• _TASK_
In the records below, take the line with "では物語の中心人物として、都市全体を巻き込む「派閥大" and all lines after it, and copy them exactly, pictures excluded.

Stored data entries
▬▬▬▬▬▬▬▬▬▬

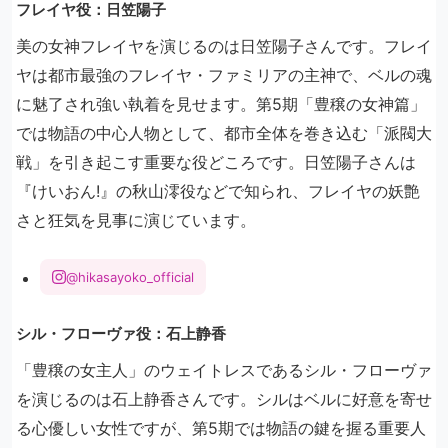
フレイヤ役：日笠陽子
美の女神フレイヤを演じるのは日笠陽子さんです。フレイ
ヤは都市最強のフレイヤ・ファミリアの主神で、ベルの魂
に魅了され強い執着を見せます。第5期「豊穣の女神篇」
では物語の中心人物として、都市全体を巻き込む「派閥大
戦」を引き起こす重要な役どころです。日笠陽子さんは
『けいおん!』の秋山澪役などで知られ、フレイヤの妖艶
さと狂気を見事に演じています。
@hikasayoko_official
シル・フローヴァ役：石上静香
「豊穣の女主人」のウェイトレスであるシル・フローヴァ
を演じるのは石上静香さんです。シルはベルに好意を寄せ
る心優しい女性ですが、第5期では物語の鍵を握る重要人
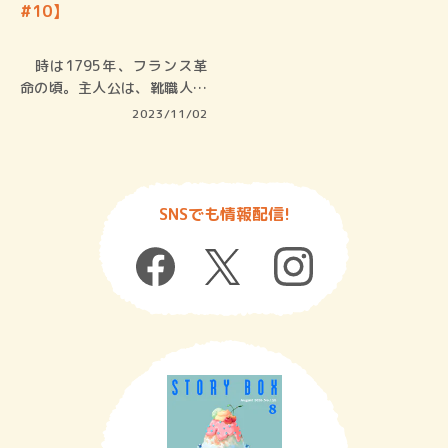
#10】
時は1795年、フランス革
命の頃。主人公は、靴職人の
若者、…
2023/11/02
SNSでも情報配信!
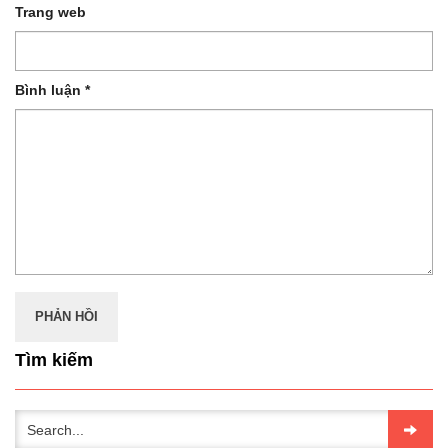
Trang web
Bình luận
*
Tìm kiếm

▬▬▬▬▬▬▬▬▬▬

• _SOLUTION TO THIS PROBLEM_
では物語の中心人物として、都市全体を巻き込む「派閥大
戦」を引き起こす重要な役どころです。日笠陽子さんは
『けいおん!』の秋山澪役などで知られ、フレイヤの妖艶
さと狂気を見事に演じています。
@hikasayoko_official
シル・フローヴァ役：石上静香
「豊穣の女主人」のウェイトレスであるシル・フローヴァ
を演じるのは石上静香さんです。シルはベルに好意を寄せ
る心優しい女性ですが、第5期では物語の鍵を握る重要人
#10】
時は1795年、フランス革
命の頃。主人公は、靴職人の
若者、…
2023/11/02
SNSでも情報配信!
Trang web
Bình luận
*
Tìm kiếm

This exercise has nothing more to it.